Ehe sie ihren Vorsatz jedoch ausführen konnte, erscholl ein metallenes Klopfen an der Fensterscheibe, und eine Stimme rief: »Gott sei mit euch!« und dann folgten eilige Fußtritte auf der äußeren Treppe. Darauf wandte Anna sich um und floh in ihr Schlafzimmer zurück.

Während des Ankleidens hörte sie das Öffnen der Haustüre und die Fußtritte verschiedener Menschen in der Halle. Sie schienen sehr glücklich und vergnügt, denn sie lachten und unterhielten sich fröhlich miteinander, und das Haus tönte von ihrem Lärme wieder.

Als sie aus der Badstofa heraustrat, kam sie auf den Postjungen zu, der, um Wasser zu einem warmen Trunk für seine Pferde zu kochen, auf dem Wege nach dem Elthause war, und als sie in die Halle zurückkehrte, fand sie die Türe und die Fenstervorläden geöffnet und das Tageslicht hereinströmend und den Postillon selbst mit verschiedenen Reisenden vor, den bis über die Ohren verhüllten Faktor und die sich gerade aus den Falten eines weißen Bärenpelzes herauswickelnde Margret Neilsen eingerechnet.
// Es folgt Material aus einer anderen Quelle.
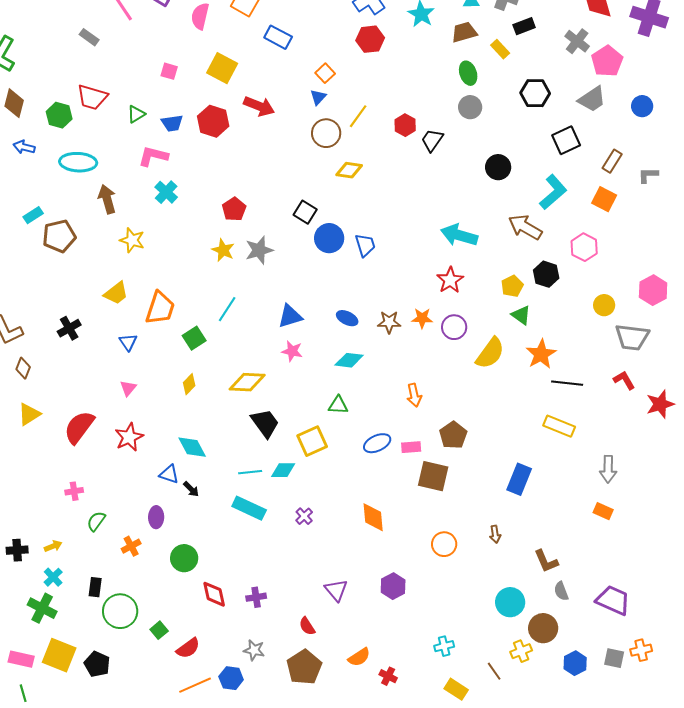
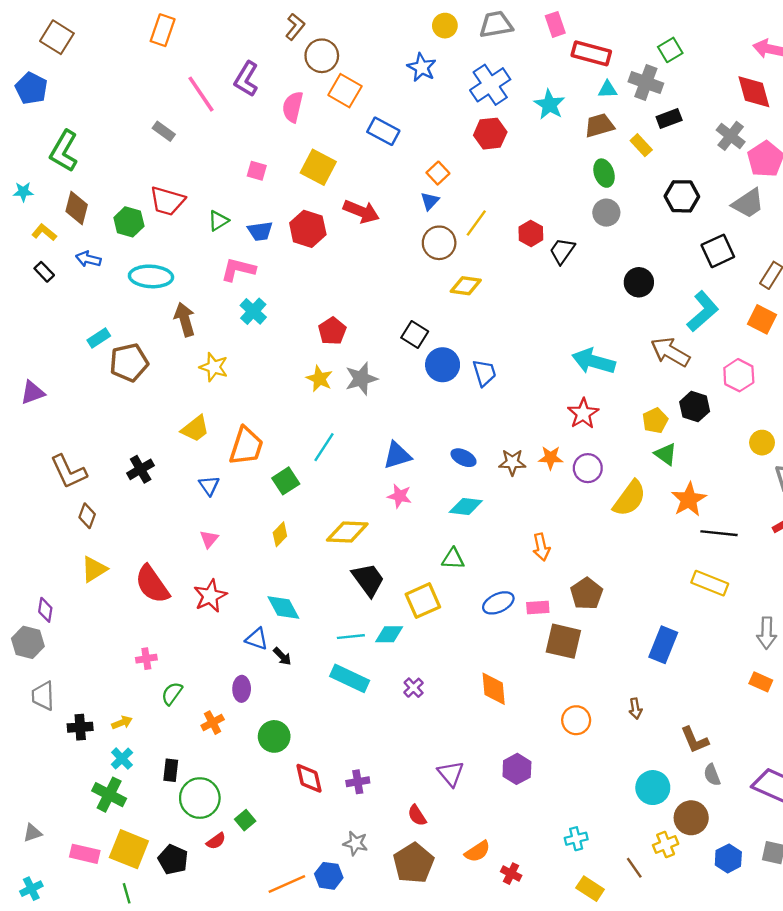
red semicircle: (79, 427) -> (152, 584), turned -72
red semicircle: (188, 648) -> (216, 841), moved, size x0.7
green line: (23, 693) -> (127, 893), moved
Sie wurde von allen mit einem »Hallo!« empfangen, und der Postillon sagte: »Da sind wir endlich, wie Sie sehen! Gestern konnten wir wegen des Schneesturmes nicht durchkommen, der Faktor aber bestand darauf, daß ich sofort nach Ende desselben gestern abend elf Uhr noch mich aufmachen mußte – elf Uhr!«

»Nun, wir schlachten auch nicht jeden Tag ein Schwein, wie?« sagte der Faktor, und während die Männer sich zuplinkten und lachten, sagte Margret Neilsen:

»Und wie geht es dir denn, Anna?«

Anna stand sprachlos und geisterbleich da, so daß der Faktor sagte: »Wir scheinen ihr einen gehörigen Schreck eingejagt zu haben, denn sie sieht aus, als ob sie einen Geist gesehen hätte. Wo ist denn aber Magnus?«

»Magnus? O – irgendwo draußen,« sagte Anna.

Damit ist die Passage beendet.